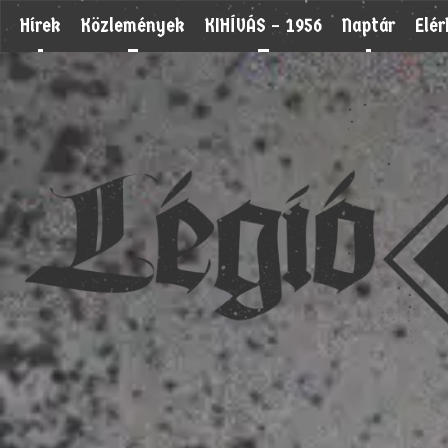
Hírek
Közlemények
KIHÍVÁS – 1956
Naptár
Elé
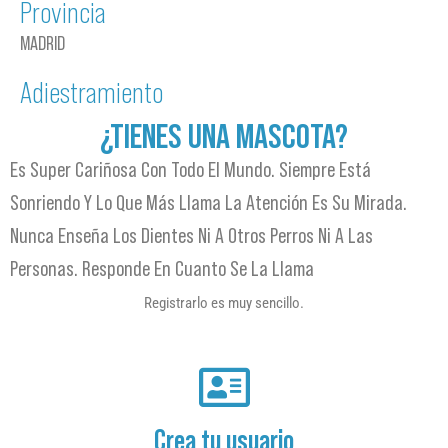
Provincia
MADRID
Adiestramiento
¿TIENES UNA MASCOTA?
Es Super Cariñosa Con Todo El Mundo. Siempre Está
Sonriendo Y Lo Que Más Llama La Atención Es Su Mirada.
Nunca Enseña Los Dientes Ni A Otros Perros Ni A Las
Personas. Responde En Cuanto Se La Llama
Registrarlo es muy sencillo.
Crea tu usuario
========
Quote in full the listing given above; the images are to be left out.

■ **Output of the exercise**
Hírek
Közlemények
KIHÍVÁS – 1956
Naptár
Elé
Provincia
MADRID
Adiestramiento
¿TIENES UNA MASCOTA?
Es Super Cariñosa Con Todo El Mundo. Siempre Está
Sonriendo Y Lo Que Más Llama La Atención Es Su Mirada.
Nunca Enseña Los Dientes Ni A Otros Perros Ni A Las
Personas. Responde En Cuanto Se La Llama
Registrarlo es muy sencillo.
Crea tu usuario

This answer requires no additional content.